Returning delegates have generally found themselves questioned about two items that appeared before General Synod. The first is the issue of merger with the (Southern) Presbyterian Church, U.S.A committee comprised of twelve representatives from each denomination asked per. mission to formulate a “plan of union” that might be presented (though not necessarily) in 1967. The Particular Synod of Chicago (Indiana, Illinois, Wisconsin) had overtured General Synod to cease merger discussions. Even so, only sixteen delegates voted against the formulation of a plan of merger.

The small number opposing tile plan of merger could easily be misinterpreted. A vote for the formulation of a plan of merger is not necessarily a vote for merger. Several delegates voted for the proposal to formulate a plan of merger, even though they are known to oppose merger. One can safely suggest that the opposition to merger is much larger than the vote for a plan would seem to indicate. One hundred sixteen ministers from Michigan, Indiana, Illinois and Wisconsin have signed a declaration opposing merger. Though this declaration is now a year old, none of them has indicated a change of opinion.

If a plan of union should be presented in 1967, and if it should be approved by General Synod, it would then be sent to the classes for approval. Two-thirds of the classes must approve the plan, or it will fail of adoption. The classes defeated the merger proposal with the old United Presbyterian Church in the late 1940’s. If merger is to be defeated, it will be at the classical level again.

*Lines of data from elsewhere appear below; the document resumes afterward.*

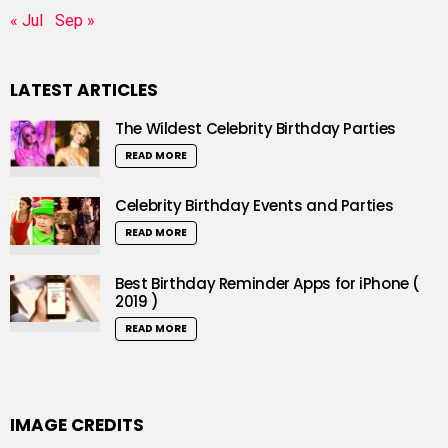
« Jul
Sep »
LATEST ARTICLES
The Wildest Celebrity Birthday Parties
READ MORE
Celebrity Birthday Events and Parties
READ MORE
Best Birthday Reminder Apps for iPhone (
2019 )
READ MORE
IMAGE CREDITS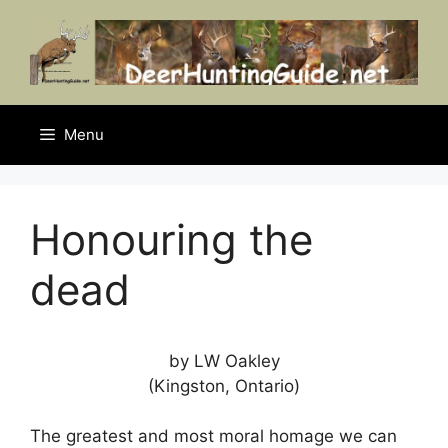
Skip
to
content
Menu
Honouring the
dead
by LW Oakley
(Kingston, Ontario)
The greatest and most moral homage we can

The ordination of women to the offices of elder and deacon was approved by Synod. In prior years overtures had come to Synod asking for the ordination of women and were defeated. The present overture simply asked for the deletion of the word “male” from the constitutional requirements for these offices. Interestingly, the action of Synod does not apply to ordination to the ministry. Requirements for ordination to the ministry are spelled out in another section of the constitution. Those who opposed ordination of women wanted to speak to both issues because of their close relationship to each other, but such discussion was ruled out on the technicality that only one section of the constitution was being altered.

The vote was taken by acclamation, and, therefore, could not be counted as in the case of merger. One may suspect that the vole was approximately two to one, since this is how the vote divided on most questions facing the Synod. Again, however, the issue must be referred to the classes, and approval of two-thirds of the classes is necessary to a constitutional change.

Significantly, only one delegate, an elder from Canada, spoke to the biblical-theological significance of the change. He made an incisive speech, beginning with creation and man as an office-bearer and continuing through the biblical evidence. A professor of theology replied that the matter had been studied by two other professors, “trusted servants of the church,” and they had found no biblical grounds prohibiting the ordination of women. This was one of the few occasions when many of the delegates felt that one of their number had been treated somewhat unfairly on the floor of Synod.

On only one issue did the Synod drastically reverse the action of a reporting committee. The report of the Social Action Committee probably received more opposition than any other, and at one point Synod took a stand contrary to that of the report. This was on Viet Nam. The Social Action Committee proposed a stand that would, in effect, call upon the United States to withdraw her troops and negotiate with the Communists. Synod, instead, sent a letter commending President Johnson for his strong stand in Viet Nam.